WHAT TO PRODUCE:
Present each line of the entries below that holds the word "publicitaires".

RECORDS PROVIDED:
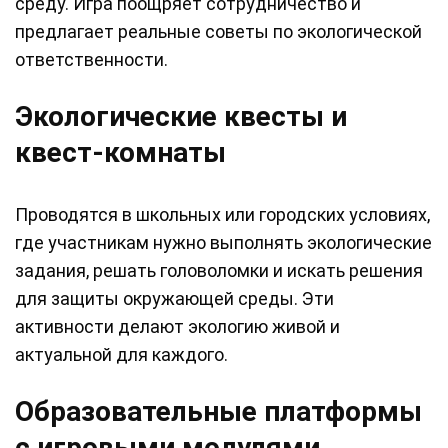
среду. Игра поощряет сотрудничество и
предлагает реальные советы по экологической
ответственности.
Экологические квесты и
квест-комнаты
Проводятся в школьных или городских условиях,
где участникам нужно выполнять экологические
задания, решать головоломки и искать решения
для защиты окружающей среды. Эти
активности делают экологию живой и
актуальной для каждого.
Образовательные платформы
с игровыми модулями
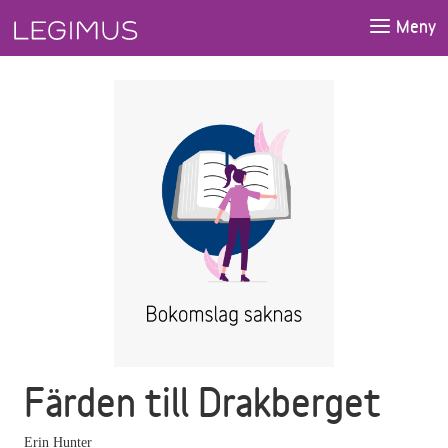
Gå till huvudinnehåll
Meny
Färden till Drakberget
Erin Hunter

---

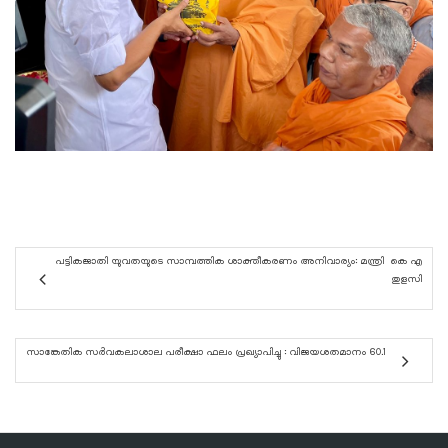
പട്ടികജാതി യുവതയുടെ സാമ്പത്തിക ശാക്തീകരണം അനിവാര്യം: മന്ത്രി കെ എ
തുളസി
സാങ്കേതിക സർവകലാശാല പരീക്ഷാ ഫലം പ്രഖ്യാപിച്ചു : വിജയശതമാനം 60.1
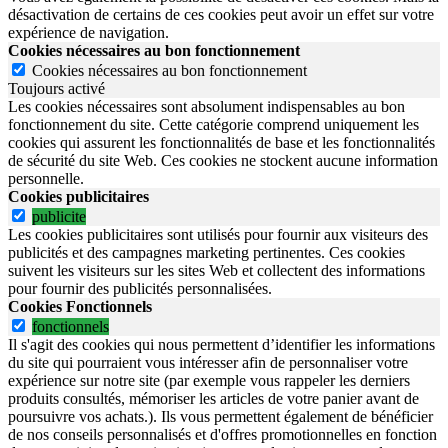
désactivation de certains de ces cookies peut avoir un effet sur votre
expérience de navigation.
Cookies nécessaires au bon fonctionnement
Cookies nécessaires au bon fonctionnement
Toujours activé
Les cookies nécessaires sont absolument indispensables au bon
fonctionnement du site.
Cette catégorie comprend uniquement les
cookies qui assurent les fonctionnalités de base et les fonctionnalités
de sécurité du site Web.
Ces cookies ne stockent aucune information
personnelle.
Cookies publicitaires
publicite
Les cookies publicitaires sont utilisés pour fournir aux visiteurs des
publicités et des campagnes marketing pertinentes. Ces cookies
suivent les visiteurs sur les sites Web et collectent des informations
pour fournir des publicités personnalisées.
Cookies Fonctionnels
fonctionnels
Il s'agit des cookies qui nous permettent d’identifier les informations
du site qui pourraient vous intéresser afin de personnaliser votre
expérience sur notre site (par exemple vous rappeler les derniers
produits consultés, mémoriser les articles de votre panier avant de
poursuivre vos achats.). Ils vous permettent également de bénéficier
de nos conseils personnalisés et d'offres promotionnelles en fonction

SOLUTION TO THIS EXERCISE:
Cookies publicitaires
Les cookies publicitaires sont utilisés pour fournir aux visiteurs des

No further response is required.